Does a long exact sequence of flat modules remain exact after tensoring with an arbitrary module?

Question

In Liu's Algebraic Geometry and Arithmetic Curves, Proposition 1.2.6 states that given any short exact sequence $0 \rightarrow M' \rightarrow M \rightarrow M'' \rightarrow 0$ with $M''$ flat, taking the tensor product of this with any module $N$ gives an exact sequence $0 \rightarrow M' \otimes N \rightarrow M \otimes N \rightarrow M'' \otimes N \rightarrow 0$.

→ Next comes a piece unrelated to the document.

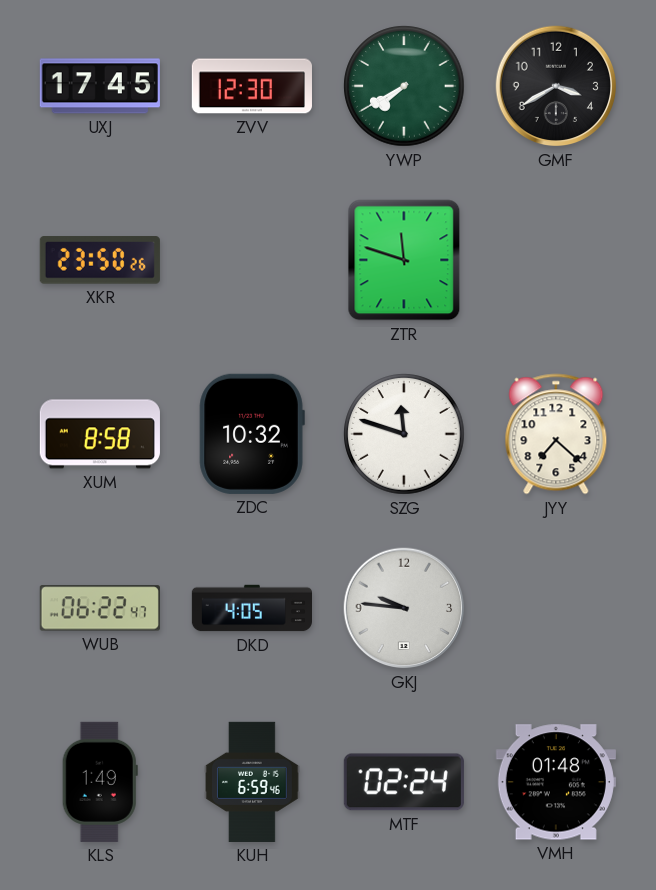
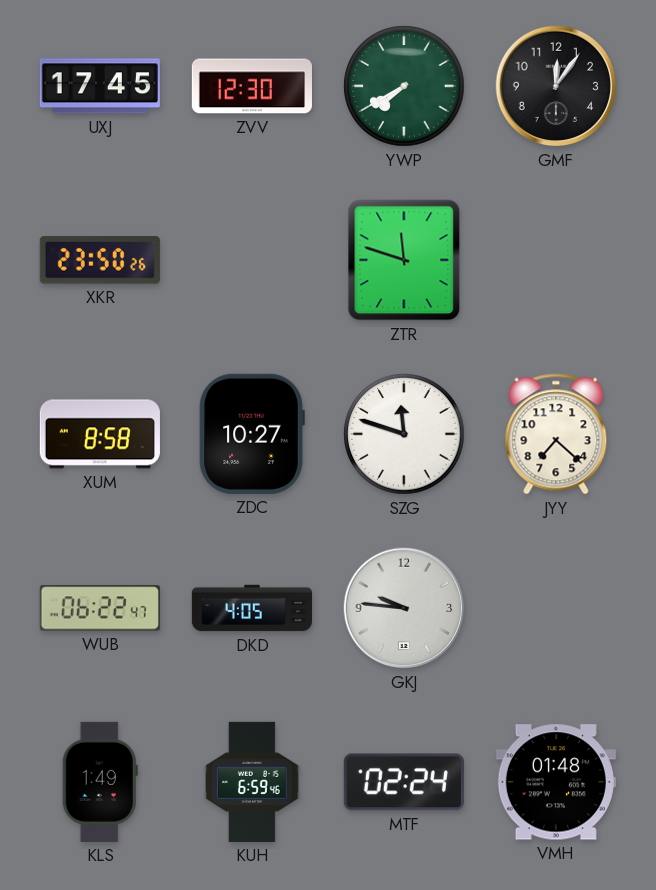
GMF: 3:40 -> 12:06
ZDC: 10:32 -> 10:27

Later in the book, in Exercise 5.2.8, page 193, he suggests using this Proposition to show that given a long exact sequence which is eventually $0$:

$$ 0 \rightarrow M_0 \rightarrow M_1 \rightarrow \cdots $$

of flat modules, taking the tensor product with an arbitrary module still gives an exact sequence

$$ 0 \rightarrow M_0 \otimes N \rightarrow M_1 \otimes N \rightarrow \cdots$$

How does this generalization follow? It appears that in the proof of the Proposition, he doesn't really use the surjectivity of $M \rightarrow M''$, but then again, all he proves is that $M' \otimes N \rightarrow M'' \otimes N$ is injective; the full exactness being something that always happens for tensor products of short exact sequences.

Answer 1

In fact, Liu says (on page 193, Exercise 2.8(b)) that the sequence is "zero from a finite rank on". Then you start the breaking from the rightmost side of the sequence: $0\to X_{n-1}\to M_{n-1}\to M_n\to 0$, and so on. You know that $M_{n-1}$ and $M_n$ are flat, so $X_{n-1}$ is also flat, and so on.

Answer 2

let $$0 \rightarrow M_0 \rightarrow M_1 \rightarrow M_2 \rightarrow M_3 \rightarrow \cdots$$ be exact. then there is exact sequences (break):
$$0 \rightarrow M_0 \rightarrow M_1 \rightarrow C_1 \to 0$$ and $$0\to C_1 \rightarrow M_2 \rightarrow C_2 \to 0$$ and so on...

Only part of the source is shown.